Витька вскипел. Какая-то пружина свернулась в нем до отказа и вот-вот должна распрямиться.
Второй могильщик, по-видимому тот, с которым мы имели дело утром, оценил остроту ситуации, завернул остаток своего бутерброда в фольгу, закрыл термос и миролюбиво произнес: – Хлопцы! Сеня! У людей горе, люди деньги заплатили, надо людям помочь! – Заплатили? – спросил первый могильщик, подозрительно глядя на Витьку, у которого из ноздрей и ушей пошел пар, и утрамбовывая за одной из Бобин-робиновских щек только что откушенный кусок бутерброда, сказал:
– Тады пошли за трактором.
На выходе оба брата прыгнули в точно такую же, как у Витьки, «девятку» и, взметая из-под колес шлейфы грязного снега, на полной скорости исчезли в одной из аллей кладбища, пугая неторопливых старушек, пришедших навестить своих покойничков – Во, суки, а? – сказал Витька, садясь за руль, на новых «девятках» рассекают, а ни хрена не делают!

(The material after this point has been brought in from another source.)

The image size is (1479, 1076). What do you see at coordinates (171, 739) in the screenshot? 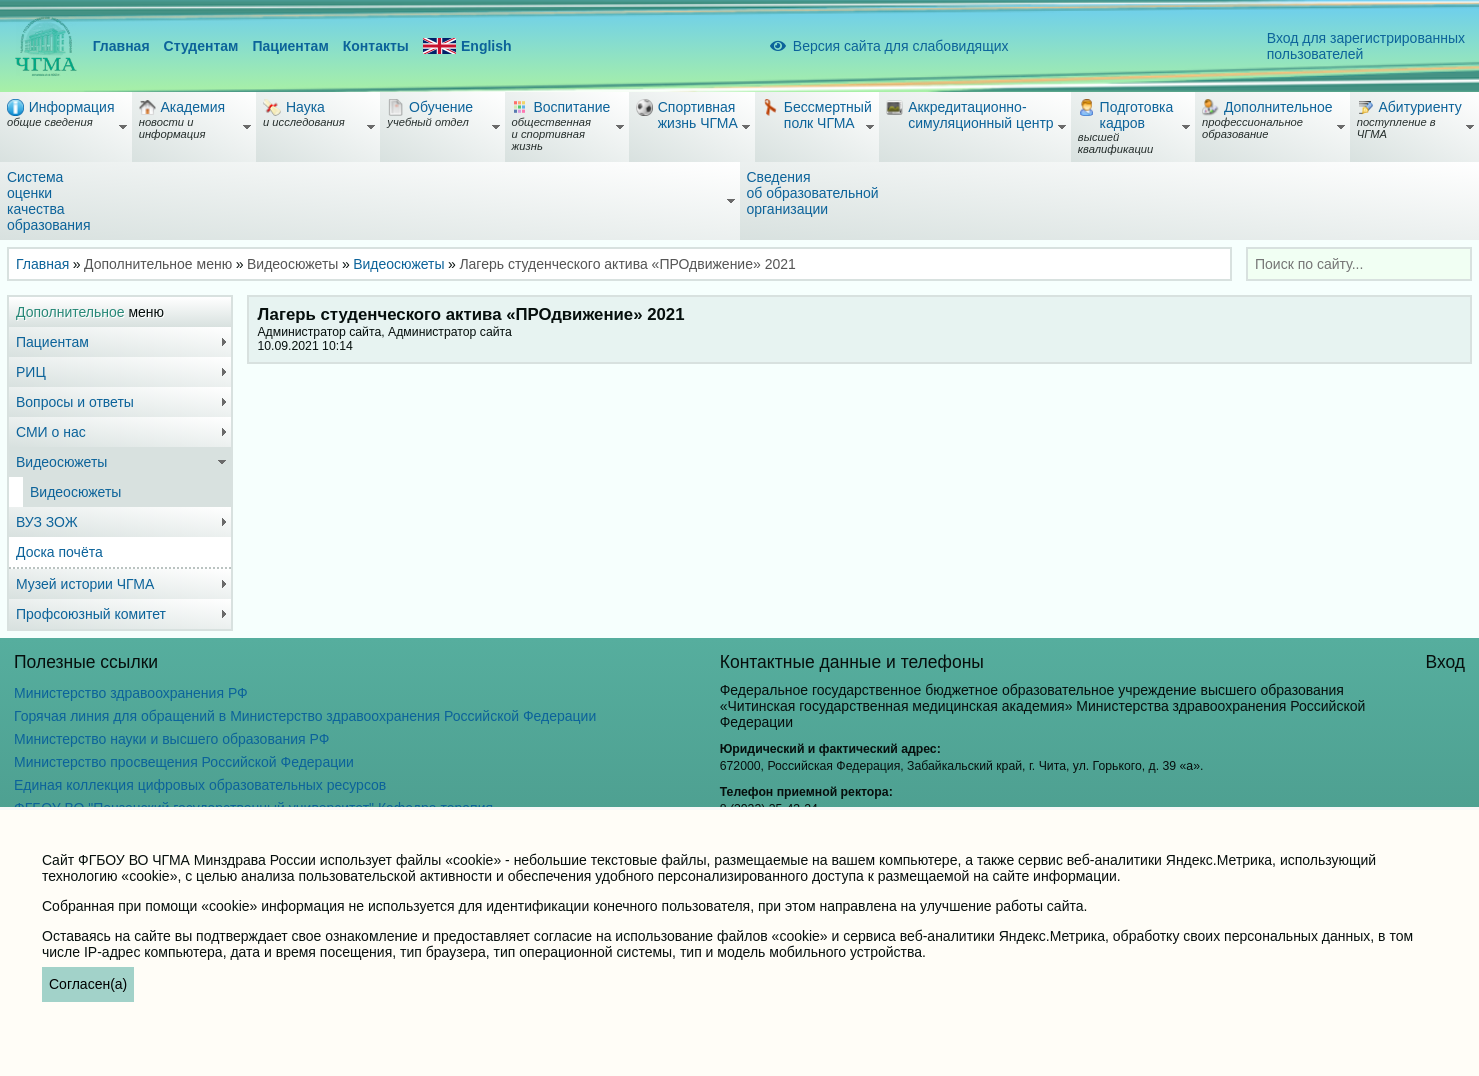
I see `Министерство науки и высшего образования РФ` at bounding box center [171, 739].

– Да успокойся ты, сейчас все будет! – попытался я его урезонить. Настроение у меня было мрачное, богопокорное. Хотелось думать о вечном. О том, как будет Ладе – хорошо или плохо, а не ругаться. Все равно в могилу не опоздаешь.
Витька посмотрел на меня страшными глазами и повернул ключ зажигания.
– Все в порядке, мальчики? – обеспокоено спросила Таська, которая все это время оставалась в машине.
– В порядке, – процедил Витька сквозь зубы, и, дав полный газ, рванул с места.
На участке я и Витька, не сговариваясь, принесли по кладбищенской скамеечке, попросили водителя открыть люк сзади автобуса и, вытащив гроб, поставили его на импровизированное траурное ложе.
– Открывать? – спросил Витька, глядя мне в глаза. Я кивнул. Витя принялся расщелкивать крепления крышки. Тася зарыдала и бросилась мне на грудь. Крышку сняли.
Лада была как живая. Словно не умирала, словно уснула и вот-вот должна была проснуться, встать и сказать: «А клево я вас всех надула!» Я впервые почувствовал, что мне хочется заплакать. Нет, не пустить скупую мужскую слезу, а именно заплакать с гортанным стоном, со всхлипываниями и причитаниями. Тася, мельком взглянув на матовое, безупречно чистое лицо Лады, вскрикнула: «Ладочка», – и, зарыдав громче прежнего, при жалась к моей груди. Она была единственной ее подругой, Витька, стоявший у изголовья и до белизны закусивший нижнюю губу, единственным другом, а я, глупо глядевший в ее почти живое лицо, тем, кого она любила больше всех людей на свете. Так уж получилось. Поэтому только трое мы провожали ее туда, откуда, как известно, не возвращаются. Никогда. Какое страшное слово «никогда». Сколько обреченности, сколько нудной, как зубная боль, безнадежности содержится в нем. Оно как стена, о которую можно расшибить голову. Стена невидимая и несокрушима. Никогда. Я смотрел в лицо Лады и вдруг почувствовал, что мне невыносимо захотелось заглянуть ей в глаза. Я готов был дать руку на отсечение, что в них горела бы жизнь, они светились бы прежней игривой дерзостью. Черт побери! Я чувствовал этот взгляд! Сквозь белоснежные веки. Из-под длинных ресниц. Он буравил меня. Терзал! «Я тебя не оставлю, Беркутов! Никогда,» – всплыла в памяти ее фраза из последнего нашего разговора, Господи! Опять «никогда!» Я не выдержал и отвернулся.